Le seconde disposition au centre des débats est l’article 13 qui prévoit d’obliger les plateformes numériques et autres hébergeurs à filtrer automatiquement les contenus mis en ligne, en employant des outils capables d’identifier et de bloquer les éléments contrefaisants avant même qu’ils ne soient visibles par les internautes. Une campagne de lobbying féroce s’est donc déroulée à Bruxelles durant laquelle les géants de l’Internet américains, hostiles à l’adoption de ces deux dispositions, se sont opposés aux lobbys de la presse et des sociétés de gestion collective. Le Parlement a finalement tranché en faveur de ces derniers.

La Commission en croisade contre l’invasion des GAFA

Avec l’adoption de cette directive la Commission européenne continue son bras de fer engagé avec les GAFA depuis plusieurs années. Aux avant-postes côté européen, se trouve la Commissaire à la concurrence, madame Margrethe Vestager, qui déjà en 2016 sommait Apple de rembourser 13 milliards d’euros d’arriérés d’impôts à l’Irlande. Avant d’infliger à Google une première amende de 2,42 milliards d’euros pour abus de position dominante, puis une deuxième en juillet dernier d’un montant record de 4,34 milliards d’euros, n’écartant pas la possibilité d’un démantèlement forcé de l’entreprise en diverses filiales en Europe. Elle s’en était pris, entre temps, à Amazon, le sommant en octobre 2017 de rembourser au Luxembourg 250 millions d’euros d’ « avantages fiscaux indus » [4].

Facebook n’a pas non plus été épargné. Depuis l’entrée en vigueur du RGPD en mai dernier, le réseau social a dû se plier, à des standards européens élevés en matière de protection des données personnelles et son patron Mark Zuckerberg a même été poussé à présenter ses excuses devant le Parlement européen à la suite du scandale Cambridge Analytica [5]. Les amendes prononcées, les nouveaux textes contraignants passés et les contrôles opérés par la Commission sont autant de moyens permettant aussi bien de ralentir l’invasion digitale des géants américains du Web en Europe que de sanctionner les réels abus des GAFA. Ceci, afin de préserver un marché numérique unique encore balbutiant.

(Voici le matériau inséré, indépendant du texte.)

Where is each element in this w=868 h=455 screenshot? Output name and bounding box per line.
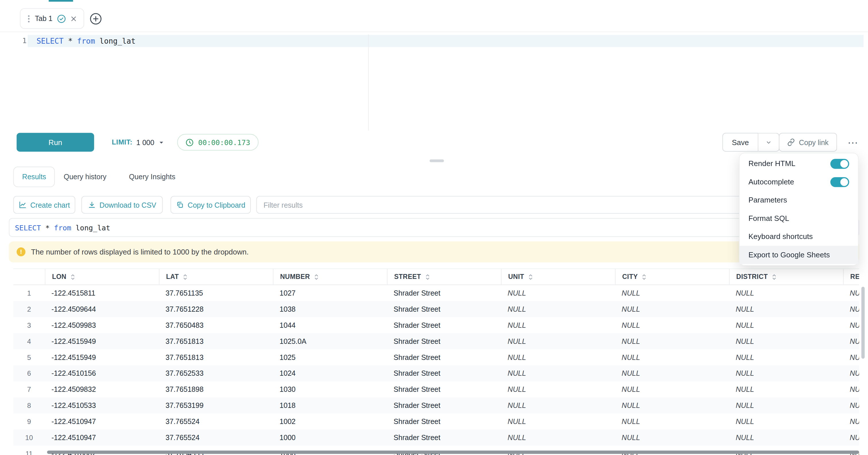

Une Europe sur la défensive et divisée

Si les décideurs politiques européens ont toutes les raisons de vouloir juguler l’invasion digitale américaine, protéger la vie privée de leurs citoyens et sanctionner l’évasion fiscale, ces derniers font rarement front commun sur ces différentes questions. La division régnant au sein de l’UE sur la position à adopter vis-à-vis des GAFA s’illustre notamment par les opinions divergentes que suscite la question de la taxation des géants du Web, l’Allemagne reculant dernièrement sur ce point alors que la France défendait ardemment le projet [6]. Le rejet de la proposition de la directive « copyright » le 5 juillet dernier en fait également la démonstration, les parlementaires européens ayant subis l’influence des lobbys américains de la Silicon Valley sur un texte très technique dont la plupart ne maîtrisait pas les subtilités.

Il reste que l’Europe a fait le choix d’une stratégie purement défensive en sanctionnant, contrôlant et légiférant afin d’une part, de défendre des principes sociétaux chers aux citoyens européens et souvent bafoués par les géants du Web et d’autre part, de juguler la puissance numérique américaine. Toutefois, si une telle stratégie peut apparaître comme satisfaisante sur le court terme, elle ne peut se suffire à elle-même et doit être combinée à une volonté politique d’armer l’économie européenne de champions de l’Internet comme a su le faire la Chine avec les Baidu, Alibaba, Tencent et Xiaomi (les BATX), pendants chinois des GAFA et désormais en mesure de concurrencer les géants américains dans divers domaines [7]. Sans une politique offensive l’Europe se condamne à occuper un rôle passif opérant à tout le moins à des arbitrages à la marge, sans avoir de réelle emprise sur l’économie digitale mondiale. A l’heure de la révolution numérique, l’Europe se placerait alors dans une position critique similaire à celles des nations qui au siècle dernier étaient incapables de s’industrialiser.

Damien Sabathié

« Damien Sabathié est juriste PI en cabinet d’avocats à Munich. Diplômé d’un Master 2 en Droit européen et international de la propriété intellectuelle du Centre d’études internationales de la propriété intellectuelle (CEIPI) et d’un Master 2 en Droit de l’internet et des systèmes d’information de l’université de Strasbourg, il est rédacteur occasionnel pour Les Yeux du Monde. Il a par ailleurs étudié en Hongrie (Budapest) et aux Pays-Bas (Maastricht) avant de s’installer depuis plusieurs années en Allemagne où il a également effectué un stage d’un an au sein de l’Office européen des brevets (OEB) en 2016. Il s’intéresse particulièrement aux enjeux géopolitiques entourant la PI et les technologies de l’information et de la communication (TIC)».

Sources :

[1] V. C. Ducourtieux, A. Piquard, M. Untersinger et N. Vulser, « Le Parlement européen écarte la directive controversée sur le droit d’auteur », Le Monde, le 5 juillet 2018.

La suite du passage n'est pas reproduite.